„Wzywamy sądy i polityków, by nie ograniczali potencjału naszego systemu azylowego w zachowywaniu i chronieniu prawa do życia” – oświadczył amerykański episkopat.
Obradujący na wiosennym zgromadzeniu ogólnym katoliccy biskupi Stanów Zjednoczonych ostro sprzeciwili się wprowadzonej przez administrację prezydenta Donalda Trumpa polityce „tolerancji zero” wobec imigrantów szukających azylu w USA.
Nowe przepisy przewidują m.in. masowe procesy imigrantów z Meksyku, niemających przy sobie dokumentów. Karany będzie każdy, kto nielegalnie przekroczył granicę, nawet jeśli prosi o azyl z powodów humanitarnych.
Przewodniczący konferencji episkopatu kard. Daniel DiNardo powiedział, że przyjęcie przybyszów jest sposobem poszanowania „prawa do życia”. Niektórzy biskupi proponowali nawet, by stosować przewidziane prawem kanonicznym kary kościelne (np. niedopuszczanie do przyjmowania sakramentów) wobec tych, którzy będą wprowadzać nowe przepisy migracyjne w życie. Ich zaniepokojenie wzbudza też fakt, że nowe prawo anuluje obowiązującą od dziesięcioleci praktykę ochrony kobiet uciekających przed przemocą domową.
„Wzywamy sądy i polityków, by szanowali i ulepszali, a nie ograniczali potencjału naszego systemu azylowego w zachowywaniu i chronieniu prawa do życia” – oświadczyli amerykańscy biskupi.
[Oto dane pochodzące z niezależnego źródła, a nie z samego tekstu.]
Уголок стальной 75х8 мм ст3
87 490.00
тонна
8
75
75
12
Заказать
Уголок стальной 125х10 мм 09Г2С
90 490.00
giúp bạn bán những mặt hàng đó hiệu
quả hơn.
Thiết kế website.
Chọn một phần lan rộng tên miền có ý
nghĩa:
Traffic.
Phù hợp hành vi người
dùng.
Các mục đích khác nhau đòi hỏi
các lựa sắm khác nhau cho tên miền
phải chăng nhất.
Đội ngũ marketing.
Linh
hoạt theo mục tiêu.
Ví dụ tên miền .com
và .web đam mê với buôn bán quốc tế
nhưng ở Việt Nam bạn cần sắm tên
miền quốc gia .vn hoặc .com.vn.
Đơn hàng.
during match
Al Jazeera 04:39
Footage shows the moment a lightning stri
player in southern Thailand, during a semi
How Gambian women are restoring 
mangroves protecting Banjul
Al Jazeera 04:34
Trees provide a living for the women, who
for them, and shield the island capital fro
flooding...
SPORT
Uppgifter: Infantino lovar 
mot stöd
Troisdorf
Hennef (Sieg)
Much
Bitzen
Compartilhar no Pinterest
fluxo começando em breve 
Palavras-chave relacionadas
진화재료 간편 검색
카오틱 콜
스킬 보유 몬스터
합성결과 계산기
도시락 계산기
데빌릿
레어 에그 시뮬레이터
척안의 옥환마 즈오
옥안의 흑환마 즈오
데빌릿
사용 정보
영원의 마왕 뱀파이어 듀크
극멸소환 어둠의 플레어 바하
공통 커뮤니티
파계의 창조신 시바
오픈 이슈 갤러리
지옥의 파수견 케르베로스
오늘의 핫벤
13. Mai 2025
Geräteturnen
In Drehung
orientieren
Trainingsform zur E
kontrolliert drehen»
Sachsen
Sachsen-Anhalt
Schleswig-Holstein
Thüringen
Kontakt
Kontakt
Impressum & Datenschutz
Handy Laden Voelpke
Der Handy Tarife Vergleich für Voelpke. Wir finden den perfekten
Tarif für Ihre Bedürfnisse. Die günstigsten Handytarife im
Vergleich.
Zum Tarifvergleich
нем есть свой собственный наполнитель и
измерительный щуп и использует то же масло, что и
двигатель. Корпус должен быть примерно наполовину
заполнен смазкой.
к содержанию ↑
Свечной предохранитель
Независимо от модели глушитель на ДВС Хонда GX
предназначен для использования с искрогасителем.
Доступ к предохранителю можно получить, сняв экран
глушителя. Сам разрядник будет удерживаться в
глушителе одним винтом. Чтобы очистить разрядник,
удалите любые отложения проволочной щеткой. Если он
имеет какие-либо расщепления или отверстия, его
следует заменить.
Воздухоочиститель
Kard. DiNardo skrytykował również to, że podczas aresztowań na granicy rozdziela się rodziców i dzieci. „Oddzielanie dzieci od ich matek jest niemoralne” – mówił przewodniczący episkopatu. Poprosił biskupów, by oklaskami dali wyraz temu, czy zgadzają się z jego stanowiskiem. Według portalu Religion News wówczas na sali rozległ się gromki aplauz.
Po raz pierwszy biskupi USA gremialnie postawili się w opozycji do Trumpa, choć już wcześniej wielu z nich indywidualnie krytykowało amerykańskiego prezydenta w kwestii polityki migracyjnej.